But also maybe we are using terminology differently. It’s hard to tell.


  1. In fact, Bokeh started off with submodules but we switched to monorepo after a very short time. It made development (and especially onboarding new contributors) much simpler. ↩︎

2 Likes

I guess what I am saying is that (speculation) for the vast number of users, for the last many years, those two things have been completely identical and indistinguishable. Maybe it would have been cleaner (conceptually) to in fact just deprecate setup.py entirely, and stipulate a new preferred module for the “backend-only” setuptools to consume going forward, because the the current messaging (to me as a plain user) has definitely left me confused on points. But I’m veering off topic at this point.

2 Likes

Interesting to hear you used a submodule in the past. Right, if the assets need to be updated regularly when changes in the Python code occur then that is definitely not going to work.

From a development point of view I understand. You want one entry point to build your entire project. This just gets hard with polyglot projects.
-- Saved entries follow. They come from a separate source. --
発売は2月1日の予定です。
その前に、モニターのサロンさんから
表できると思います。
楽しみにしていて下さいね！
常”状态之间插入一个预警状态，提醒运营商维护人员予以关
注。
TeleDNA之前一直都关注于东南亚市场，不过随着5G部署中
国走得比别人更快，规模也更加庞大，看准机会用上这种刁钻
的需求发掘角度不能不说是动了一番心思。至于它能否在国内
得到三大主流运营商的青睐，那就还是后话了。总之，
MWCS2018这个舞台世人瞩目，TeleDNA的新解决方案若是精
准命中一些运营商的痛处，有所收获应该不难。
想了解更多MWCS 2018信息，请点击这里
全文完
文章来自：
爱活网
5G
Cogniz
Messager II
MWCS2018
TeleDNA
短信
I was chatting with a meson developer about this a bit. If meson were to be used, you could put the npm part in a subproject. That subproject likely would do some run_command invocations, preferably splitting the impure parts (such as downloading with npm) into a separate invocation so they can be easily identified. Subprojects can embed their sources or binaries, which in your case are the node_modules. Downstreams can disable the use of embedded sources if they want to with a flag.
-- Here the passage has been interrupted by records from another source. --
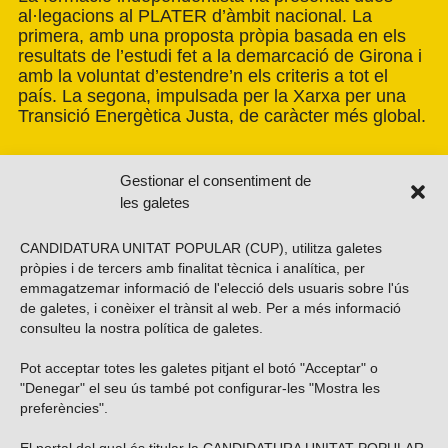
al·legacions al PLATER d’àmbit nacional. La
primera, amb una proposta pròpia basada en els
resultats de l’estudi fet a la demarcació de Girona i
amb la voluntat d’estendre’n els criteris a tot el
país. La segona, impulsada per la Xarxa per una
Transició Energètica Justa, de caràcter més global.
Gestionar el consentiment de
les galetes
CANDIDATURA UNITAT POPULAR (CUP), utilitza galetes
pròpies i de tercers amb finalitat tècnica i analítica, per
emmagatzemar informació de l'elecció dels usuaris sobre l'ús
de galetes, i conèixer el trànsit al web. Per a més informació
consulteu la nostra
política de galetes
.
Pot acceptar totes les galetes pitjant el botó "Acceptar" o
Vols subscriure’t al nostre butlletí?
"Denegar" el seu ús també pot configurar-les "Mostra les
preferències".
@pradyunsg showed a tool they wrote, GitHub - pradyunsg/sphinx-theme-builder: Streamline the Sphinx theme development workflow. It’s a build-backend specifically for sphinx themes. While I am not sure whether a backend is the right solution for solving this issue, I very much like that it standardizes things. It also comes with a cli for managing those types of projects, including scaffolding using stb new. I wonder whether it would be good to have a template for nodejs + Python packages, say using meson.

(Note I keep pushing for meson because I am afraid we’re otherwise going to see an exponential increase in build systems.)

1 Like

Let’s hold off on advocacy until we standardize, otherwise it’s still just lock-in.

Speaking from the perspective of the Jupyter project, we’d rather not force all Jupyter extension authors to learn a new build system (meson). That’s why we made jupyter-packaging originally, to abstract the hard parts of setuptools. The new hatch_jupyter_builder plugin will allow extension authors to use declarative config in pyproject.toml and ensure that their JS assets are built and included.

2 Likes

First off, to make this as useful for @bryevdv quickly… Broadly, I’m suggesting changing your release build process from:

npm make build
python setup.py sdist --install-js
python setup.py bdist_wheel --install-js

To:

npm make build
BOKEH_COPY_LOCALLY_BUILT_BOKEHJS=1 python -m build

My concrete suggestions are:

  • Don’t try to remove setup.py for now. The blog post you’d linked to as motivation is literally titled “Why you shouldn’t invoke setup.py directly” and not “Why you should get rid of setup.py from your project”. There’s a good reason for the specific wording there.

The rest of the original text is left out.